My site runs on WordPress. I have a custom post type of my Projects. These projects are categorized using Project categories. Each Project category has it's 'archive' page, where the projects are displayed. For every category (every archive page) I can set unique meta description, title, keyphrase and everything, which is great.
However, I am not using default WP's archive pages. I am using a JavaScript library (Isotope) to dynamically sort my projects in real time. I'm not going to elaborate, it just looks and feels better to have this interactive filter.
As a result, all of my Projects are being displayed on my Projects page:
example.com/projects/
All the archive pages for my project categories exist, though. So, I have:
example.com/project-category/some-category/
example.com/project-category/another-category/
(These archive pages have their own SEO meta data)

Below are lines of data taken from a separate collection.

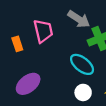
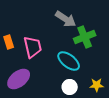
pink trapezoid: (43, 31) -> (33, 47), moved

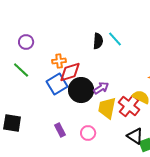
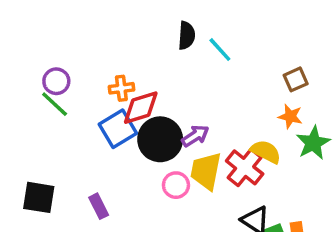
black semicircle: (98, 41) -> (187, 35), moved
purple circle: (26, 42) -> (56, 81), moved
purple rectangle: (60, 130) -> (99, 206), moved
pink circle: (88, 133) -> (176, 185), moved

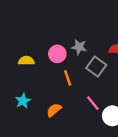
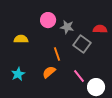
pink circle: (57, 54) -> (48, 20), moved
orange semicircle: (54, 110) -> (49, 72), moved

Since I do not want to use archive pages, I am redirecting every archive page automatically to my /projects/
page, with custom URL query parameter so the right projects are displayed by default on page load:
example.com/project-category/some-category/
# This is redirected to
example.com/projects/?category=some-category
Everything works well. The site technically is on /projects/ page, but 'some-category' is selected in Isotope filter automatically. However, search engines are reading the destination page's meta data - so I have the same generic meta title and description for every project category.
TL-DR: Can I force Google to consider source page meta data, instead of target page, when using 301 redirect?